Titanium v2.411 has been installed on the NPACI datastar.sdsc.edu machine (the
replacement for NPACI Blue Horizon), in the following location:

/usr/local/apps/titanium/dist/bin/tcbuild    -- 32-bit
/usr/local/apps/titanium/dist64/bin/tcbuild  -- 64-bit

This email contains very valuable information about the machine and using
Titanium on it. Please peruse it and save it as a guide for later usage.

Access
------

Everyone who previously held Blue Horizon accounts should already have access
to DataStar (although you may need to contact the consultants for a password
reset), and we should be able to add DataStar accounts for any new users who
want them. 

The machine usage and configuration is described here:

   http://www.npaci.edu/DataStar/

Executive summary of the hardware: 
--------------------------------
DataStar is a Power4/Federation IBM SP machine - the hardware successor to the
Power3/Colony (aka. seaborg). All the system software is comparable, but the
CPU and network hardware is superior in almost every way (the only exception
being the seaborg machine has more total CPU's).

DataStar has a mix of 8-way nodes with 16 GB, and 32-way nodes with 128-256
GB. Each Power4 CPU runs at 1.6GHz and delivers 6.8 GFlops peak performance
(compare to seaborg's 375MHz/1.5GFlops per CPU).

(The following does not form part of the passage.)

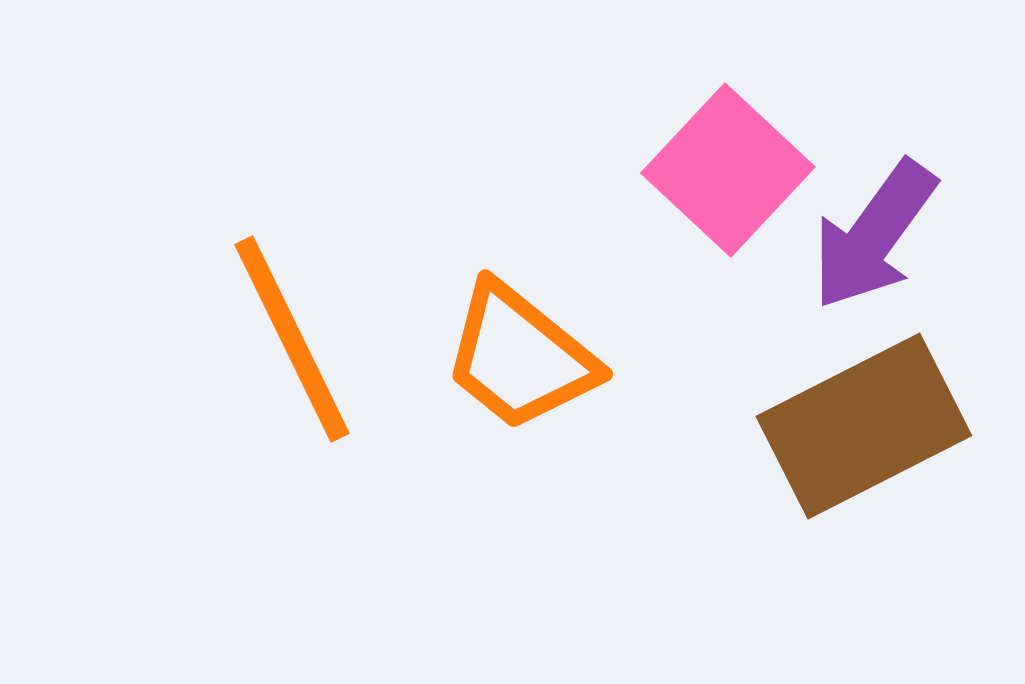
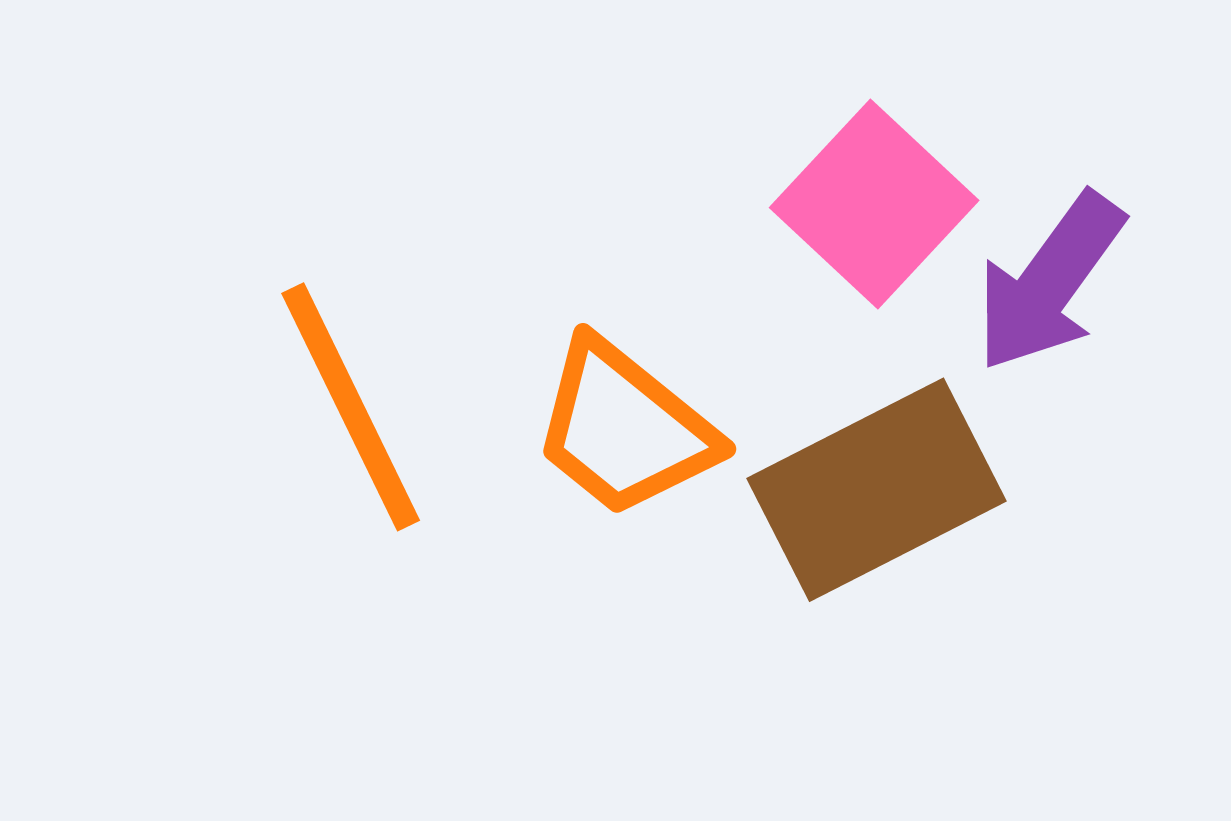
brown rectangle: (864, 426) -> (877, 490), moved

Each Power4 CPU has a two-way
associative L1 (32 KB) cache, and a four-way associative L2 (1.4 MB) cache,
and the CPU's on a node share an 8-way associative L3 cache (16 MB per
processor). The Federation network features a brand-new switch that delivers
measurably improved communication bandwidth and latency.

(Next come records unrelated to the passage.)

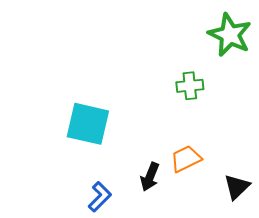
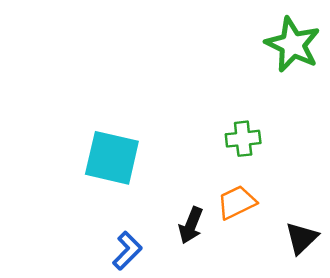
green cross: (190, 86) -> (243, 139), moved

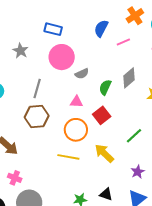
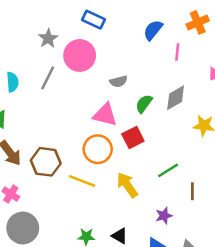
pink line: (123, 42) -> (177, 52), turned -72
pink circle: (62, 57) -> (80, 55), moved
gray line: (37, 88) -> (48, 78), moved
pink triangle: (76, 102) -> (105, 115), size x1.5
brown hexagon: (37, 116) -> (46, 162), moved

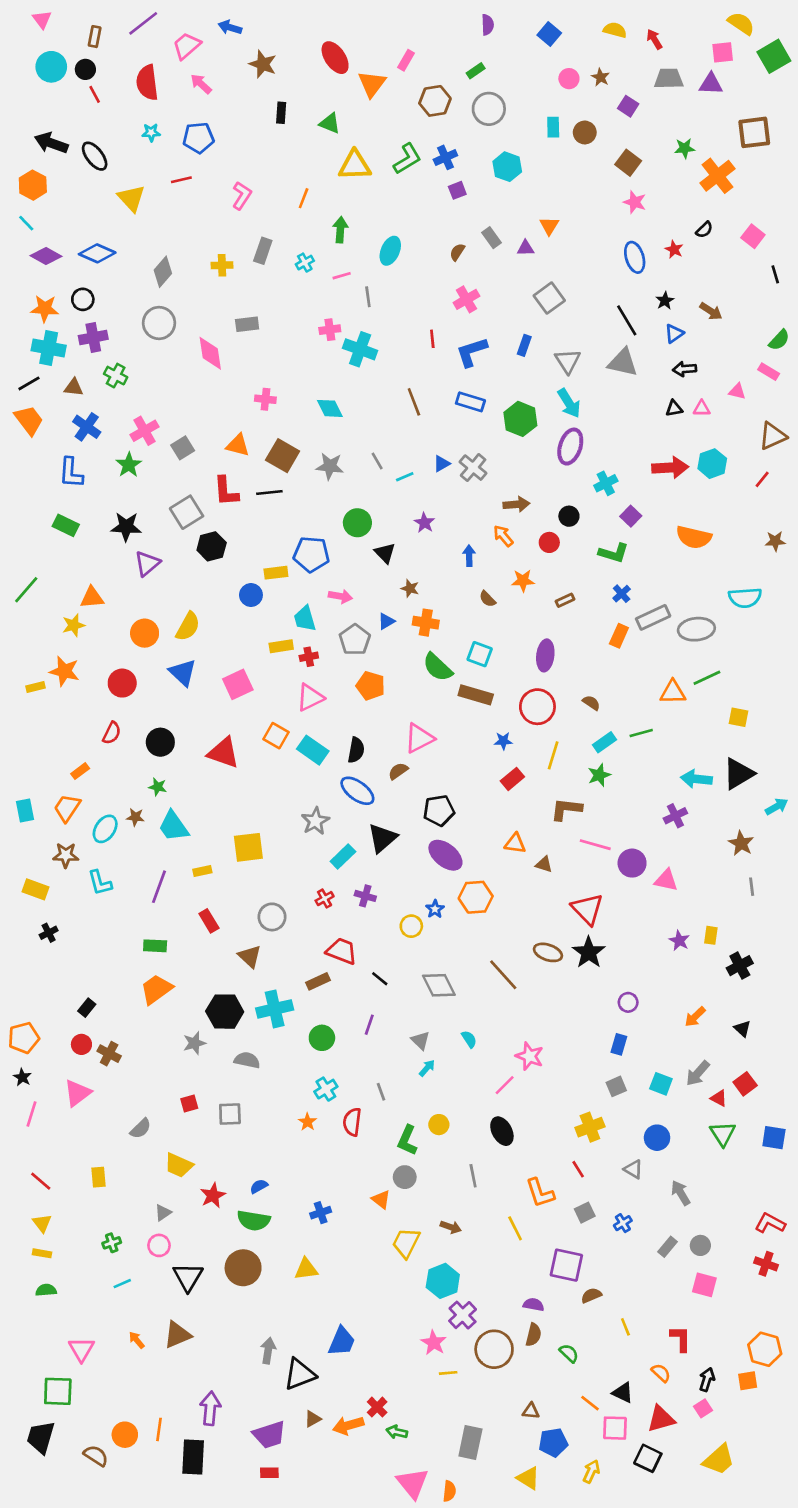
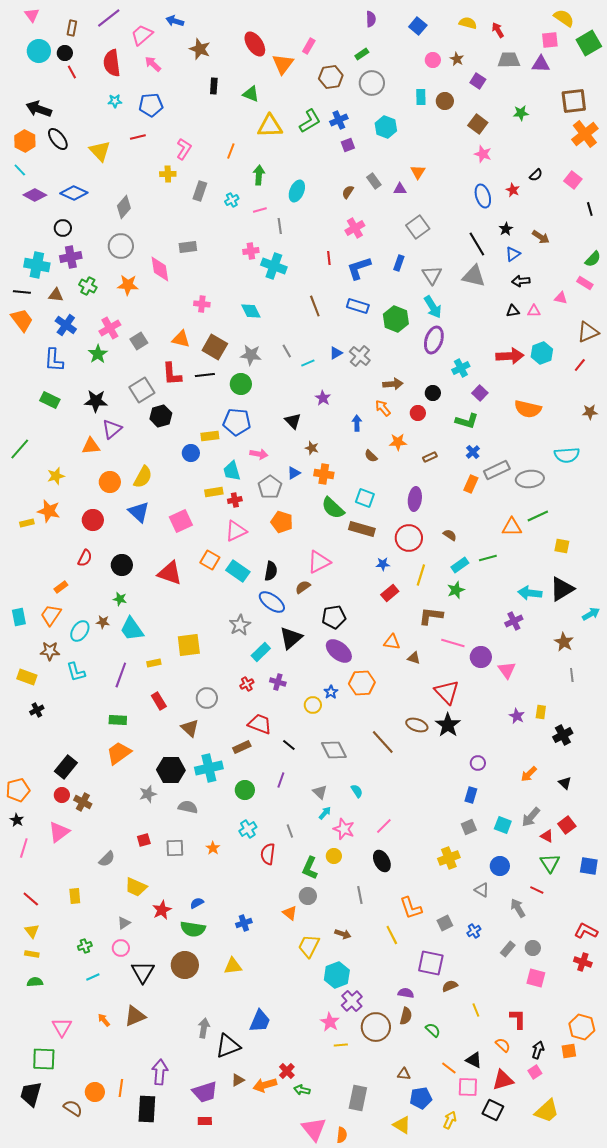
black ellipse: (95, 156) -> (58, 139), moved
orange cross: (717, 176) -> (585, 134), moved
yellow cross: (222, 265) -> (168, 174), moved
orange star: (45, 309) -> (128, 285), moved
black line: (29, 383) -> (22, 292), turned 36
green circle: (357, 523) -> (241, 384), moved
orange triangle: (92, 598) -> (91, 446), moved
pink triangle: (666, 880) -> (507, 670), turned 42
black rectangle: (87, 1008) -> (66, 767), size x1.6
pink star: (530, 1056) -> (344, 829), moved
orange star: (307, 1122) -> (213, 848), moved
red line: (578, 1169) -> (537, 890), moved, turned -32

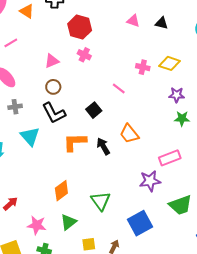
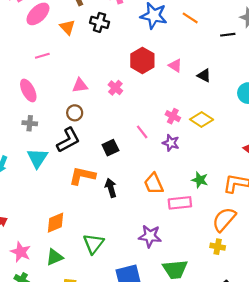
red hexagon: (80, 27) -> (142, 60), moved
purple star: (177, 95) -> (171, 143), moved
black L-shape: (54, 113) -> (68, 140), turned -105
orange trapezoid: (129, 134) -> (154, 184), moved
pink rectangle: (170, 158) -> (180, 203), moved

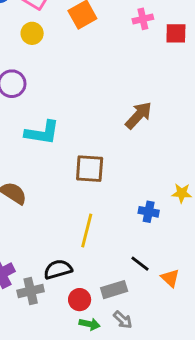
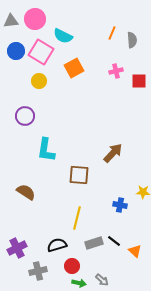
brown arrow: (139, 115) -> (113, 153), moved
cyan L-shape: (42, 133) -> (46, 150), turned 90
gray rectangle: (114, 290) -> (94, 243), moved
gray cross: (31, 291) -> (38, 271), moved

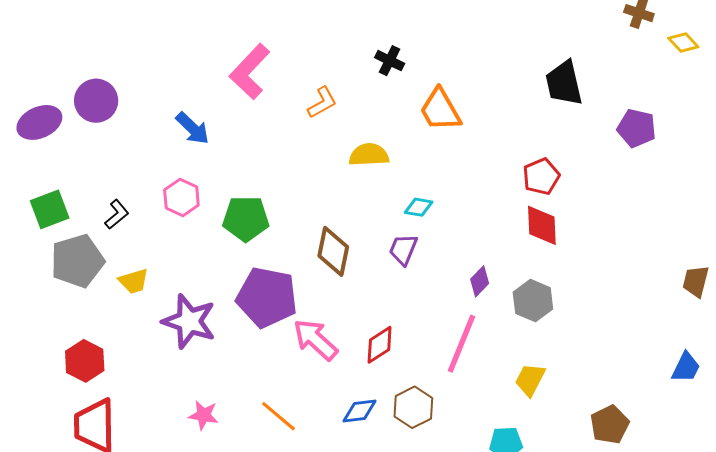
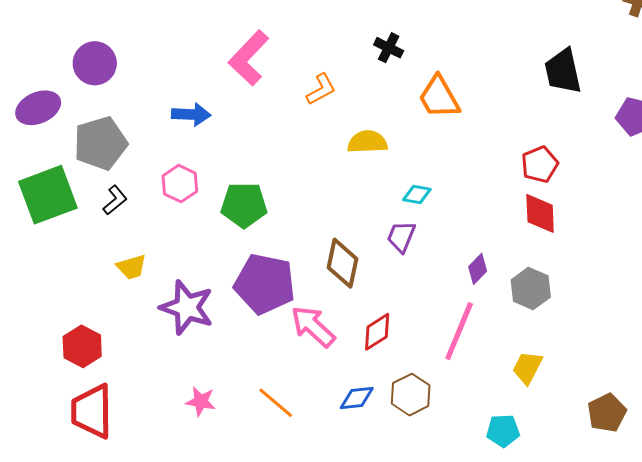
purple circle: (96, 101) -> (95, 63), moved
blue arrow: (193, 128) -> (191, 114), turned -42
green square: (50, 209) -> (48, 195), size x1.5
brown diamond: (333, 251) -> (343, 263), moved
gray pentagon: (77, 261) -> (100, 143), moved

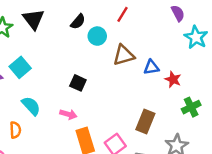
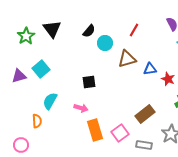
red line: (123, 14) -> (134, 30), moved
black square: (78, 83) -> (89, 82), turned -32
cyan semicircle: (31, 106) -> (50, 101), turned -108
brown rectangle: (145, 122) -> (145, 114), turned 30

Titanium computational performance:
----------------------------------

To give you some idea what all this fancy hardware could mean in terms of your
Titanium application performance, here's a microbenchmark timing of the cost
of randomly indexing into a Titanium array with no strength-reduction on
gasnet-lapi-smp (a common operation which appears in many applications - eg
A[B[i]]):

	                Seaborg      DataStar
 1-d random access:   14.408 ns     3.736 ns
 2-d random access:   27.959 ns     7.648 ns
 3-d random access:   47.523 ns    12.008 ns

That's about a 4x performance improvement!! (and all you have to do to get it is recompile!)

As another example, the performance improvement for small Titanium array
copies (a bottleneck in Tong's code) sees similar and even larger performance
improvement ratios:

	                                 Seaborg     DataStar
small contiguous local 1-d array copy:  0.611 us    0.176 us
small contiguous local 2-d array copy:  1.113 us    0.278 us
small contiguous local 3-d array copy:  1.490 us    0.384 us

non-contiguous local 1-d array copy:    6.608 us    2.332 us 
non-contiguous local 2-d array copy:    9.366 us    3.062 us 
non-contiguous local 3-d array copy:   10.841 us    3.430 us 

Many other computational operations I compared showed a similar performance
improvement ratio of about 3x-4x on datastar over seaborg. Clearly the zippy
new Power4 processors really pay off in terms of achievable computational
performance - I'm eager to see how much speed up our full applications can
get... With all this beefy new CPU power at our disposal, it seems a realistic
goal to get the heart code well below 1 second per timestep..

Backends available:
------------------

The recommended backends on this machine are gasnet-lapi-uni and
gasnet-lapi-smp. These backends supercede sp3 (which is not supported on
DataStar), and should provide the best performance on the SP. They're also
compatible with native code using MPI (e.g. FFTW-MPI), and will still provide
the best possible LAPI-based performance for communication outside the MPI
code. This means you have every reason to try it out now.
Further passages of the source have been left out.